Dataset entries
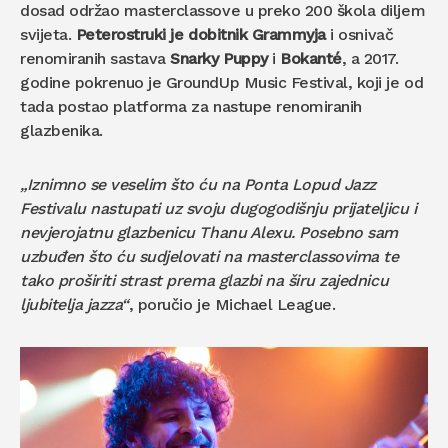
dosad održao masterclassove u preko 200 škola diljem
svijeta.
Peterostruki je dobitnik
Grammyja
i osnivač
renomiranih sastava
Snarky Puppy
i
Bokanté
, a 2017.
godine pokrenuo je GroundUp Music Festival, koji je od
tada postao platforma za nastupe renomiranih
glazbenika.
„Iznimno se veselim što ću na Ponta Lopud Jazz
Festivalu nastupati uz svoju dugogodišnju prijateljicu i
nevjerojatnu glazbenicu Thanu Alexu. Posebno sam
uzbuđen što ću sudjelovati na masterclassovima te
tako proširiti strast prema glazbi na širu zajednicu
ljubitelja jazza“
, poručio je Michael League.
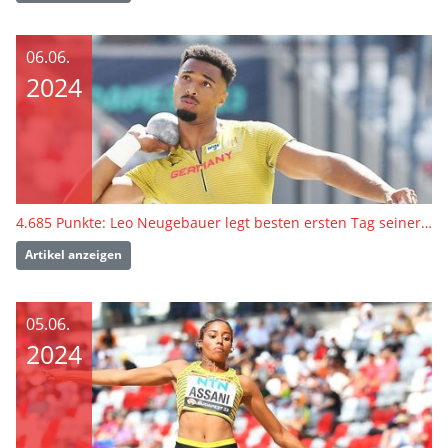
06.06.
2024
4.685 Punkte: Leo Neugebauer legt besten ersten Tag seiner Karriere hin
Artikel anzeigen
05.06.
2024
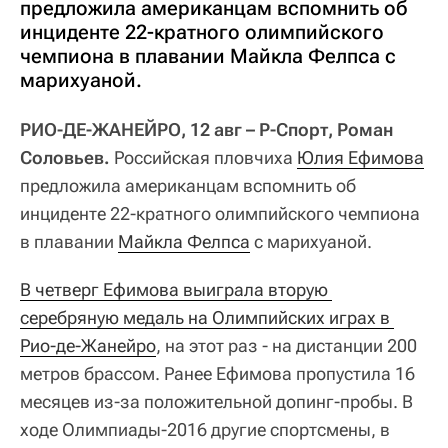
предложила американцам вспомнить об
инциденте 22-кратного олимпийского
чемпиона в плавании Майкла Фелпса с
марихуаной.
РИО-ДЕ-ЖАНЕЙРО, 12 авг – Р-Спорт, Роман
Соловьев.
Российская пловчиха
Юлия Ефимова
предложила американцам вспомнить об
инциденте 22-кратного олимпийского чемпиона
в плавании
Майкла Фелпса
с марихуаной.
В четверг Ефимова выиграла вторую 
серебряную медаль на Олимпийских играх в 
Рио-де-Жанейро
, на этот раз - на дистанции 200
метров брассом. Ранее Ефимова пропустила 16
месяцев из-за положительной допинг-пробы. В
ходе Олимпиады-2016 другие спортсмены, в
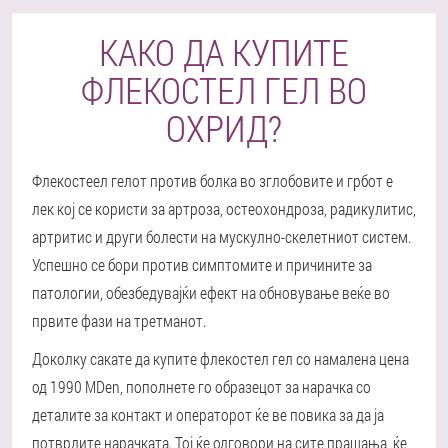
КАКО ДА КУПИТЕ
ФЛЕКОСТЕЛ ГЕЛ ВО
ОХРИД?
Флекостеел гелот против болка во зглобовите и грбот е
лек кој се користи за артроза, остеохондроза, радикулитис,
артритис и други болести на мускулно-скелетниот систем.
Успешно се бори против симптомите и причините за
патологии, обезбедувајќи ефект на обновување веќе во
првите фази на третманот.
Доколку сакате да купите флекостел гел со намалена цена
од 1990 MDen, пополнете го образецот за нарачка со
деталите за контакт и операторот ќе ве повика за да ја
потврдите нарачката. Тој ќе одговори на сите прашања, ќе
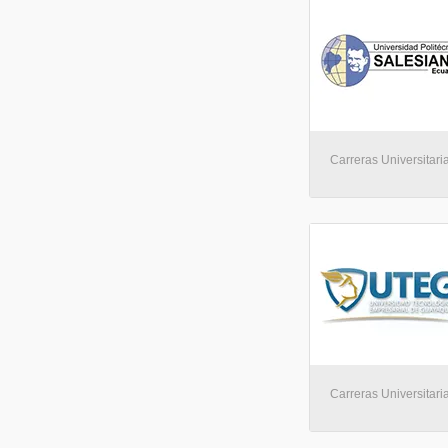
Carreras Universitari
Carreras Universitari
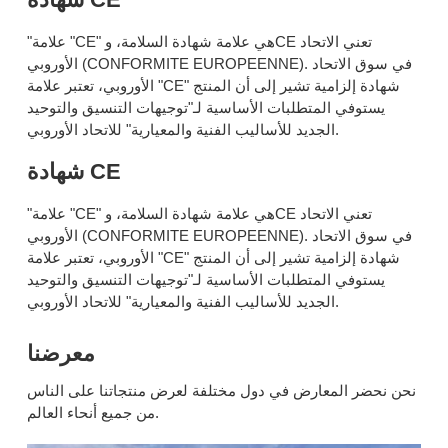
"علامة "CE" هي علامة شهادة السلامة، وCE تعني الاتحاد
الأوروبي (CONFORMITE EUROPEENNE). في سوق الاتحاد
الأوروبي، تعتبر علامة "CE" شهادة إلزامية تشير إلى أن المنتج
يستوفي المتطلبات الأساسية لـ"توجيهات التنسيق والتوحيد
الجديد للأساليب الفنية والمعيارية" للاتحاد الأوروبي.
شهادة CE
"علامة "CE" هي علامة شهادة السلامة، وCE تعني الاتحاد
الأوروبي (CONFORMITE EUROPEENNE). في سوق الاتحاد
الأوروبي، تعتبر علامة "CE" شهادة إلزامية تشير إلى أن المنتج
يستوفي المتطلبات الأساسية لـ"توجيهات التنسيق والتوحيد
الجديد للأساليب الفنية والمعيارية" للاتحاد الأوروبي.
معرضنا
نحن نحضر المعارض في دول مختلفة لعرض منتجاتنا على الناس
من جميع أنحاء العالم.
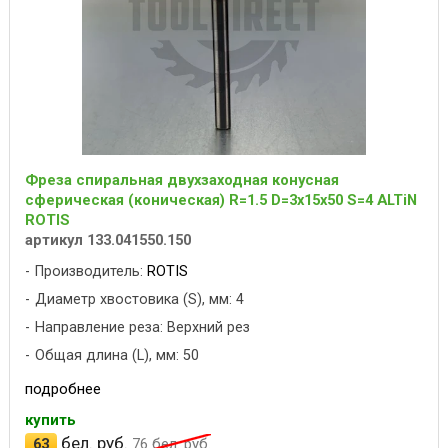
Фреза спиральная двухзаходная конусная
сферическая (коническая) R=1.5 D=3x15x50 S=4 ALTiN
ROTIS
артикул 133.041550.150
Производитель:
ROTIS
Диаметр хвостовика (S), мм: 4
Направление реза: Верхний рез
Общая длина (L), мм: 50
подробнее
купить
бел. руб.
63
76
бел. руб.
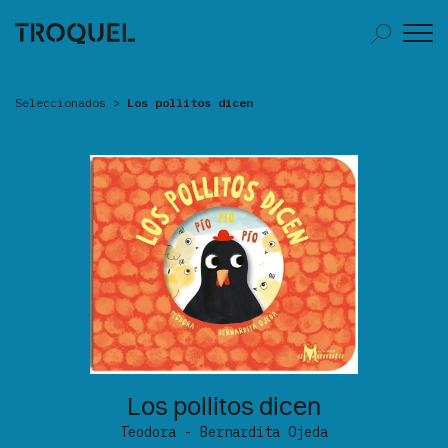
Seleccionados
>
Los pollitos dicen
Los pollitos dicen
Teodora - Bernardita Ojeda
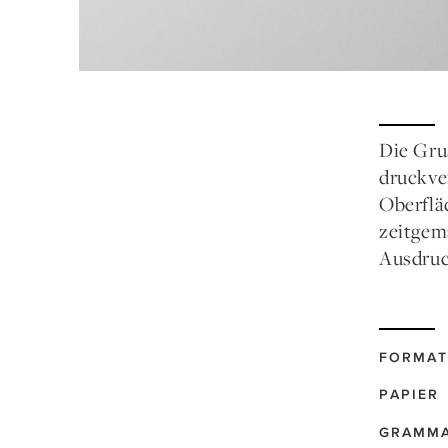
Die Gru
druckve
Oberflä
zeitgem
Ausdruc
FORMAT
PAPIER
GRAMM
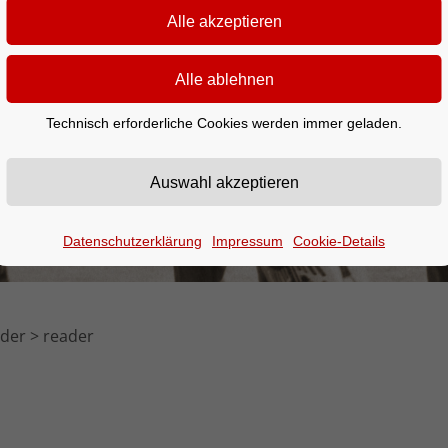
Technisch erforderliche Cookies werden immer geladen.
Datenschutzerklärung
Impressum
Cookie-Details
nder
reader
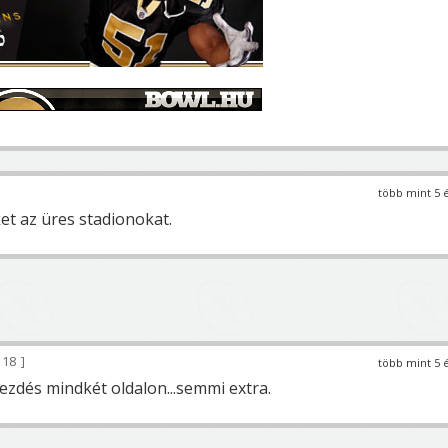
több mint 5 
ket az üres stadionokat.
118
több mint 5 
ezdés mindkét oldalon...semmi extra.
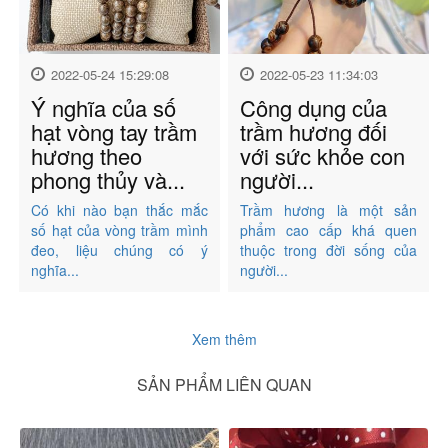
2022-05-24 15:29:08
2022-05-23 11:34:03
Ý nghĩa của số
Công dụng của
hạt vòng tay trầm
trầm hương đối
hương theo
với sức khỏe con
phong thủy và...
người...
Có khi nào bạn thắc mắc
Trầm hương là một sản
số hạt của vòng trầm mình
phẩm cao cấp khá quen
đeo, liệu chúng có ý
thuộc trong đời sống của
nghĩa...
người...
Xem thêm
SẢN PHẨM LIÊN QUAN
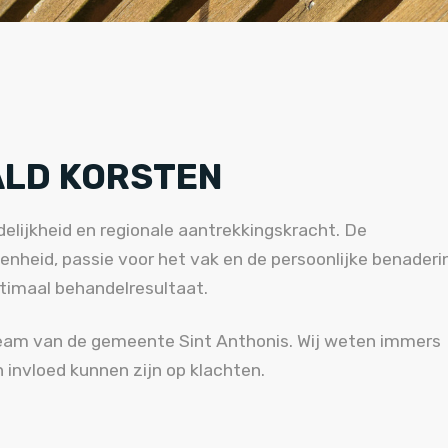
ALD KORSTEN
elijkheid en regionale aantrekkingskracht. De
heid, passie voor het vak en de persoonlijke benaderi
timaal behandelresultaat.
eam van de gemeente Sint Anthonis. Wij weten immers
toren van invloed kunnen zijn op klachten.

--

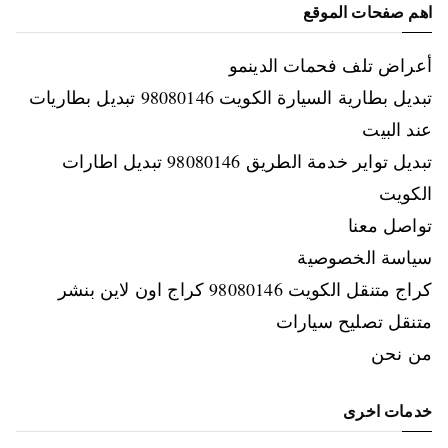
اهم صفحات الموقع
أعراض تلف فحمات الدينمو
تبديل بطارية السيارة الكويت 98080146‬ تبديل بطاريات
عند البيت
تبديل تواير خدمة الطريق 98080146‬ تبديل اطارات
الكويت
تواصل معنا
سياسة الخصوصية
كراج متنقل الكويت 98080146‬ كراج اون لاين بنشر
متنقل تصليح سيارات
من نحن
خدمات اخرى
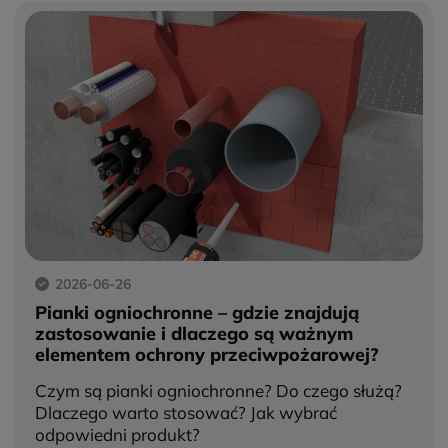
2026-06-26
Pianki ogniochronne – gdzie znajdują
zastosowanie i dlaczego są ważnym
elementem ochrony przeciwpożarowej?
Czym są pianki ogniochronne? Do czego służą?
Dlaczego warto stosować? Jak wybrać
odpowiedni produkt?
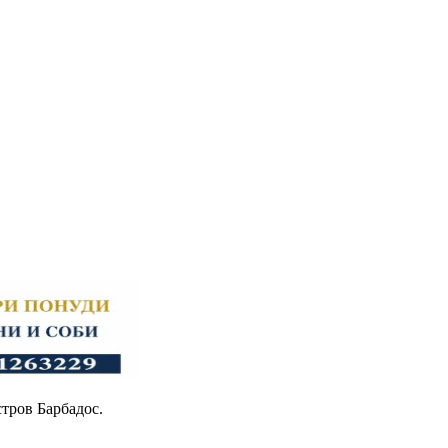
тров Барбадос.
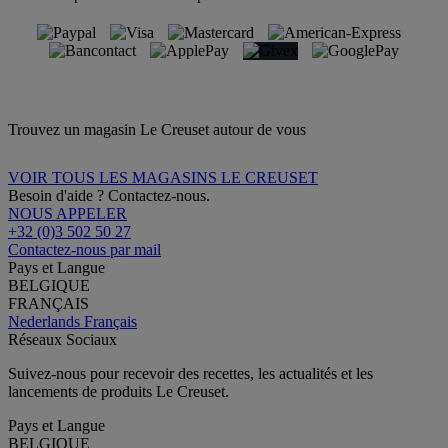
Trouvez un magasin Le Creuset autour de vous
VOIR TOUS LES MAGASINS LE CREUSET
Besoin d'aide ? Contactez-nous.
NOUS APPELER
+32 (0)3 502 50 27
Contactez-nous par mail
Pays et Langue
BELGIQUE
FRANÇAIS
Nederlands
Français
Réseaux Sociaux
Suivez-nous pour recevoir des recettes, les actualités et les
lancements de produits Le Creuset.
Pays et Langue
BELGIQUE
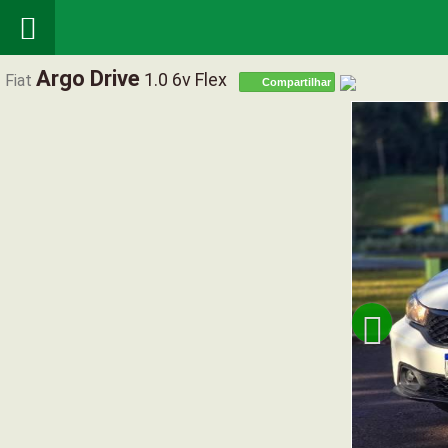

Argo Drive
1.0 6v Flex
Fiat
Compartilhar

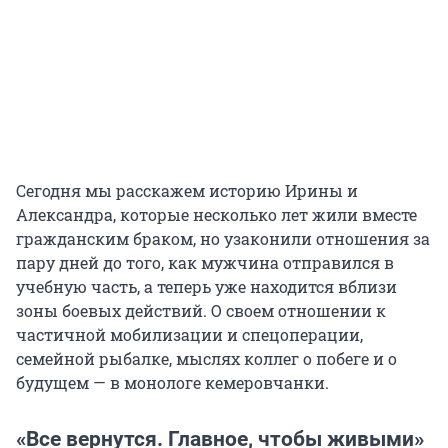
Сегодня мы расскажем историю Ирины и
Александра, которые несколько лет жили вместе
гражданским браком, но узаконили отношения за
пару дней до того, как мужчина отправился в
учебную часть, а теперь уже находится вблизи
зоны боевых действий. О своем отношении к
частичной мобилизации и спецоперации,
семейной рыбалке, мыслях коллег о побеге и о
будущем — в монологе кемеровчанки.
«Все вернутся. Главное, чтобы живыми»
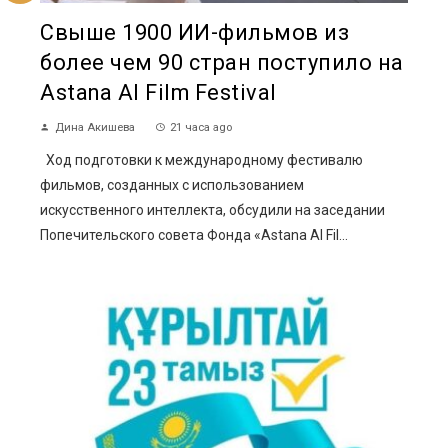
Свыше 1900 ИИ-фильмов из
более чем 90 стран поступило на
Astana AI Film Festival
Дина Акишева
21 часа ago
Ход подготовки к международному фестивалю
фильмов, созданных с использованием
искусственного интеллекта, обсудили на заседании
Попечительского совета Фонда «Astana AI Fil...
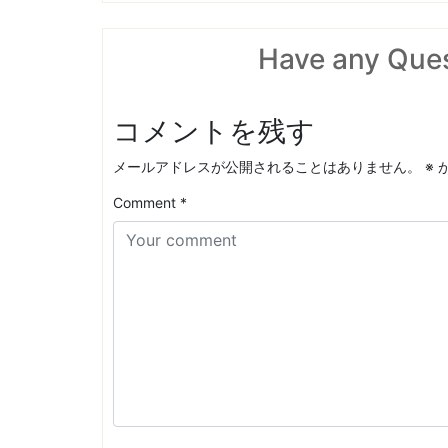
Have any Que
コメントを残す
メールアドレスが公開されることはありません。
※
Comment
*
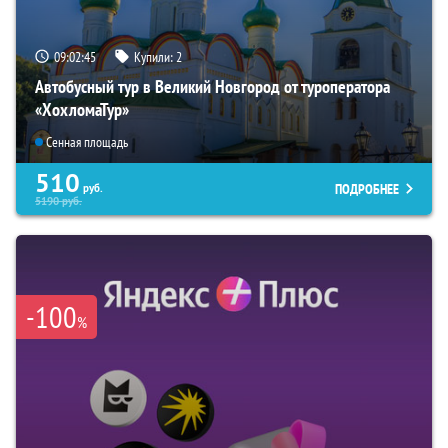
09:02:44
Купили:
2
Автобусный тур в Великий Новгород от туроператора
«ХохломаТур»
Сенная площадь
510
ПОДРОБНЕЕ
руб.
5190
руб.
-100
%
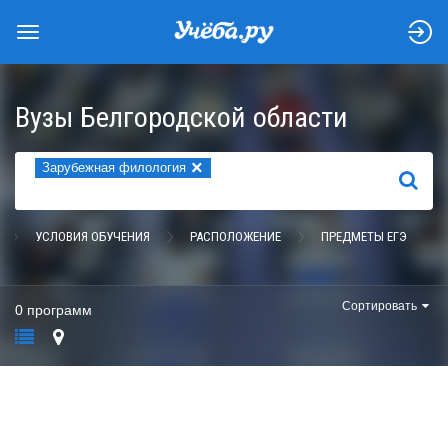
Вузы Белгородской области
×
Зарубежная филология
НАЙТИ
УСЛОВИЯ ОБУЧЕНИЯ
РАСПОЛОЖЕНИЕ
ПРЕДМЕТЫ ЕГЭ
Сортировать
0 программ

> _WORK TO COMPLETE_
Only one stretch of the entries above is needed: the lines from the one containing "од 1990 MDen, пополнете" through the one containing "Có khi nào bạn thắc mắc". Copy it exactly, without the pictures.

> _ANSWER SECTION_
од 1990 MDen, пополнете го образецот за нарачка со
деталите за контакт и операторот ќе ве повика за да ја
потврдите нарачката. Тој ќе одговори на сите прашања, ќе
Carreras Universitari
Carreras Universitari
"علامة "CE" هي علامة شهادة السلامة، وCE تعني الاتحاد
الأوروبي (CONFORMITE EUROPEENNE). في سوق الاتحاد
الأوروبي، تعتبر علامة "CE" شهادة إلزامية تشير إلى أن المنتج
يستوفي المتطلبات الأساسية لـ"توجيهات التنسيق والتوحيد
الجديد للأساليب الفنية والمعيارية" للاتحاد الأوروبي.
شهادة CE
"علامة "CE" هي علامة شهادة السلامة، وCE تعني الاتحاد
الأوروبي (CONFORMITE EUROPEENNE). في سوق الاتحاد
الأوروبي، تعتبر علامة "CE" شهادة إلزامية تشير إلى أن المنتج
يستوفي المتطلبات الأساسية لـ"توجيهات التنسيق والتوحيد
الجديد للأساليب الفنية والمعيارية" للاتحاد الأوروبي.
معرضنا
نحن نحضر المعارض في دول مختلفة لعرض منتجاتنا على الناس
من جميع أنحاء العالم.
Фреза спиральная двухзаходная конусная
сферическая (коническая) R=1.5 D=3x15x50 S=4 ALTiN
ROTIS
артикул 133.041550.150
Производитель:
ROTIS
Диаметр хвостовика (S), мм: 4
Направление реза: Верхний рез
Общая длина (L), мм: 50
подробнее
купить
бел. руб.
63
76
бел. руб.
Seleccionados
>
Los pollitos dicen
Los pollitos dicen
Teodora - Bernardita Ojeda
Die Gru
druckve
Oberflä
zeitgem
Ausdruc
FORMAT
PAPIER
GRAMM
Technisch erforderliche Cookies werden immer geladen.
Datenschutzerklärung
Impressum
Cookie-Details
nder
reader
több mint 5 
ket az üres stadionokat.
118
több mint 5 
ezdés mindkét oldalon...semmi extra.
2022-05-24 15:29:08
2022-05-23 11:34:03
Ý nghĩa của số
Công dụng của
hạt vòng tay trầm
trầm hương đối
hương theo
với sức khỏe con
phong thủy và...
người...
Có khi nào bạn thắc mắc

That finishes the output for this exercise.